In der Volkswirtschaft ist was die Kreuzkopfkurve?

Die Kreuzkopfkurve ist- eine makroökonomische Theorie, die von William Kreuzkopf, ein Wirtschaftswissenschaftler von Neuseeland eingeführt. Kreuzkopf studierte britische Lohndaten vom des späten 19. jahrhunderts und - Jahrhundert des Th 20, um das Verhältnis zwischen Inflation und Beschäftigungsquoten früh zu analysieren. Entsprechend der Kreuzkopfkurve gibt es ein umgekehrtes Verhältnis zwischen Arbeitslosenquoten und der Inflationsrate. Während Arbeitslosenquoten fallen, erhöht die Inflationsrate, und während Arbeitslosigkeitsniveaus steigen, anfangen Inflationsraten, zu verringern.

Um zu verstehen wie dieses Inflationarbeitslosigkeit Verhältnis arbeitet, ist es nützlich einige grundlegende makroökonomische Grundregeln zu verstehen. Während Arbeitslosenquoten sinken, können gelernter Arbeiter schwieriger sein zu finden. Die, die vorhanden sind, haben vorhandenere Wahlen in, wo ausgedrückt man arbeitet. Um Arbeitskräfte in dieser Art der Wirtschaft anzuziehen, müssen Unternehmen höhere Löhne zahlen, die schließlich den Preis der Produkte erhöht, die sie verkaufen. Weil Arbeitskräfte mehr in Durchschnitt erwerben, haben sie mehr aufzuwenden Geld, also bedeutet es, dass viele Unternehmen gereizt, um die weiteren Preise zu erhöhen sogar.

Das Gegenteil in auch zutreffendem. Da Arbeitslosenquoten erhöhen, sind Arbeitskräfte bereit, unterere Löhne anzunehmen, weil Konkurrenz für Jobs so intensiv ist. Es gibt keine Notwendigkeit an den Firmen, Preise auf Produkten zu erhöhen, weil sie so wenig für Arbeit zahlen. Verbraucher, die unterere Löhne insgesamt erwerben, haben weniger auf Produkten aufzuwenden Geld. Dies heißt, dass viele Firmen Preise auf Produkten verringern, um Verkäufe zu erhöhen.

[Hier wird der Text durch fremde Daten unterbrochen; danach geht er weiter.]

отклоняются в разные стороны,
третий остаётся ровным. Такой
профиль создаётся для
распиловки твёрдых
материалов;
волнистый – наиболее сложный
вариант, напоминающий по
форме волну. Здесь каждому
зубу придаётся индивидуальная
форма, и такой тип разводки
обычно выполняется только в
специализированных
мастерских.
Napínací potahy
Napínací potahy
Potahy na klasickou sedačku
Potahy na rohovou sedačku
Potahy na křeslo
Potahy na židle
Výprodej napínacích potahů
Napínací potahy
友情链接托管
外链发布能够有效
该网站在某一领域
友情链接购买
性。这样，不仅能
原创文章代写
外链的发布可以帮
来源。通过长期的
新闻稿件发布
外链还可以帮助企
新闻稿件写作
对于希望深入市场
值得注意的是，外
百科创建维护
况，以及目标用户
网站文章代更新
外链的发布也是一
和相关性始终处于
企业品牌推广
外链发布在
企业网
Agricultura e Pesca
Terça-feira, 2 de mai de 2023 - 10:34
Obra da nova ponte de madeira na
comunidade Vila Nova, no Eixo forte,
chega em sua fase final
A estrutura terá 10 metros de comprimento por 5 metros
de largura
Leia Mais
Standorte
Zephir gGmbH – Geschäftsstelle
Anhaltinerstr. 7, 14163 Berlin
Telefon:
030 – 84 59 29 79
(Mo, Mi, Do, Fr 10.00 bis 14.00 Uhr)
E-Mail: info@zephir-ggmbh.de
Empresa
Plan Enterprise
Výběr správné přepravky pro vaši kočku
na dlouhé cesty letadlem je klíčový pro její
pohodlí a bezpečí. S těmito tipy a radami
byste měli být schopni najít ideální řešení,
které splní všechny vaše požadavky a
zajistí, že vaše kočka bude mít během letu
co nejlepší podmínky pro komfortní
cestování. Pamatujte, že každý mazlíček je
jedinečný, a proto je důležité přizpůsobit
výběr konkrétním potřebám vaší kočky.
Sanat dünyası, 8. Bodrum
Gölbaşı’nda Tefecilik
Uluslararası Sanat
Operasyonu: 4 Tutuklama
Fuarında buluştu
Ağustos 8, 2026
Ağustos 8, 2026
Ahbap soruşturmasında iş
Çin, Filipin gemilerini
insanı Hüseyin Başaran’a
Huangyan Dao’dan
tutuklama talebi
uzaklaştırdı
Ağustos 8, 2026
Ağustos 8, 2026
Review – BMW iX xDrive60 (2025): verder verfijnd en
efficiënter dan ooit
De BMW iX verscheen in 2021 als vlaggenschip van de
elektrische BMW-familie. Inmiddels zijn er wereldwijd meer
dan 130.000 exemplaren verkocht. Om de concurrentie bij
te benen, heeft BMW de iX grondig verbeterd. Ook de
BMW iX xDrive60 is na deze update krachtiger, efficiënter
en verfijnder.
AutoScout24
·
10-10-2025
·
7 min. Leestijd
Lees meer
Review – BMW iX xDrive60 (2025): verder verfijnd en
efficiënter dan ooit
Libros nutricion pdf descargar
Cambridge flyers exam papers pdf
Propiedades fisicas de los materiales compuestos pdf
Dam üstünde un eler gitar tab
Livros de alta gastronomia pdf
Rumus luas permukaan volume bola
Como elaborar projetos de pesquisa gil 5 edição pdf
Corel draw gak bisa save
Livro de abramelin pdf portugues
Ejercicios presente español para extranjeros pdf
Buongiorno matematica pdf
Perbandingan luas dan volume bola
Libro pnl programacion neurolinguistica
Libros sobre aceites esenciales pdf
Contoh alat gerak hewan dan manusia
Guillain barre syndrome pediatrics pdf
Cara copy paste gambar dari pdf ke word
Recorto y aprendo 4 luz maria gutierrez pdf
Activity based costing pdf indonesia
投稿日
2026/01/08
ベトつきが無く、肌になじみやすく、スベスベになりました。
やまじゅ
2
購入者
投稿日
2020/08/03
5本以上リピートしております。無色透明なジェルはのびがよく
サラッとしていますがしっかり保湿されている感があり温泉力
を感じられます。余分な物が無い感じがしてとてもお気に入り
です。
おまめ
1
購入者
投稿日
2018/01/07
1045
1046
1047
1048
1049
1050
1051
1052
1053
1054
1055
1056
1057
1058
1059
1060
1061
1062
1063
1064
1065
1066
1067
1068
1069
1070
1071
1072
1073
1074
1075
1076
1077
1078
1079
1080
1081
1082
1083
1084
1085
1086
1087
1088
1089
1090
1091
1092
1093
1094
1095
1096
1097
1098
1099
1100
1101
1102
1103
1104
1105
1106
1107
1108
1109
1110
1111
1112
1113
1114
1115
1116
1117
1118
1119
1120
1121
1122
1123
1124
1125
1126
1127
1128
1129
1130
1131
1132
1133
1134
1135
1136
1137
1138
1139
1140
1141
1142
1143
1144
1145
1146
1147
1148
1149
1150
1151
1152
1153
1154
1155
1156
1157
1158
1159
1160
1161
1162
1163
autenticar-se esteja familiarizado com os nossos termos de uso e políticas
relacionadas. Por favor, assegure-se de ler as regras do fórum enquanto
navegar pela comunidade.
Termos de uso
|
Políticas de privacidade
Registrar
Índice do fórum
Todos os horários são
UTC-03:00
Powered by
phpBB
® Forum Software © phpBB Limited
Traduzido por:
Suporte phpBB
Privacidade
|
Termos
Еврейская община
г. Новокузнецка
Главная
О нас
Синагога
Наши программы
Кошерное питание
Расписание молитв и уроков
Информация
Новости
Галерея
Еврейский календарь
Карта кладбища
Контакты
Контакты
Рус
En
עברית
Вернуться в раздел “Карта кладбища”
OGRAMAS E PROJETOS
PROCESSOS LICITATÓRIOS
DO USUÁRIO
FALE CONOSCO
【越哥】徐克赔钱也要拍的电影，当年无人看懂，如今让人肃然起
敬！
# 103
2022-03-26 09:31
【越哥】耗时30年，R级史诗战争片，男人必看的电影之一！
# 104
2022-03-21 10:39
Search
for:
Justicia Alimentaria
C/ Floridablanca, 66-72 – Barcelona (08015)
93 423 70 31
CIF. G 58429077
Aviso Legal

Während der Sechzigerjahre und der frühen 70er-Jahre beruhten viele Regierungsagenturen auf der Kreuzkopfkurve, als, allgemeine politische Entscheidungen treffend. Viele glaubten, dass es möglich war, Arbeitslosenquoten niedrig zu halten, indem man einführte, misst angestrebt, die Wirtschaft zu wachsen. Während dieses Inflationsraten erhöhen, sicherstellen es auch, dass mehr Bürger Jobs finden konnten.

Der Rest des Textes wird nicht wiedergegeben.